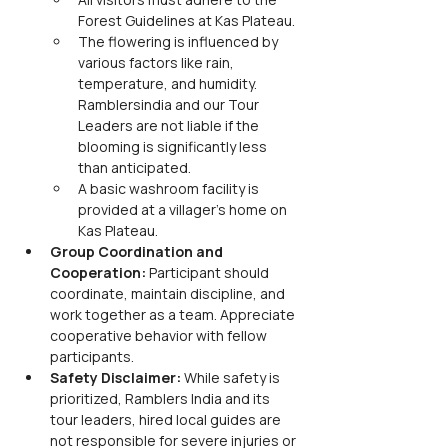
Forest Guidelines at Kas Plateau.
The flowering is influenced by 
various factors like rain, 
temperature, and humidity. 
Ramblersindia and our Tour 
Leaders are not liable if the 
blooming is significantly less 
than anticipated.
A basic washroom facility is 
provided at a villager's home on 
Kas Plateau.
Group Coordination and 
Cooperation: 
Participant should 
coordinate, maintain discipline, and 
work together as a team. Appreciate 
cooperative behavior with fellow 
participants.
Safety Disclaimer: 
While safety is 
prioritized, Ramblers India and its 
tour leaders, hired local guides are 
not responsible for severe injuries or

==

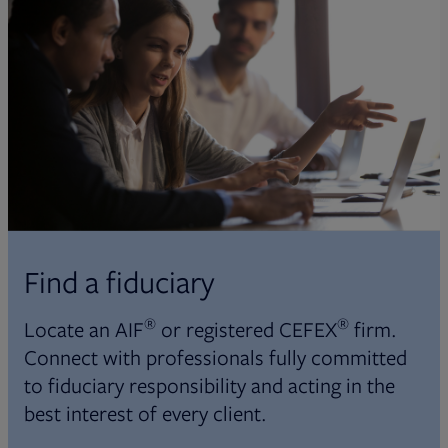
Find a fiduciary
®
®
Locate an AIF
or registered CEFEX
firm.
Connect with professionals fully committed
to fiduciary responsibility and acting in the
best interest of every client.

» ASSIGNMENT: Could you set down, word for word, only the lines above from the line with "A basic washroom facility is" to the line with "not responsible for severe injuries or", including both?

» RESPONSE TO THE TASK:
A basic washroom facility is 
provided at a villager's home on 
Kas Plateau.
Group Coordination and 
Cooperation: 
Participant should 
coordinate, maintain discipline, and 
work together as a team. Appreciate 
cooperative behavior with fellow 
participants.
Safety Disclaimer: 
While safety is 
prioritized, Ramblers India and its 
tour leaders, hired local guides are 
not responsible for severe injuries or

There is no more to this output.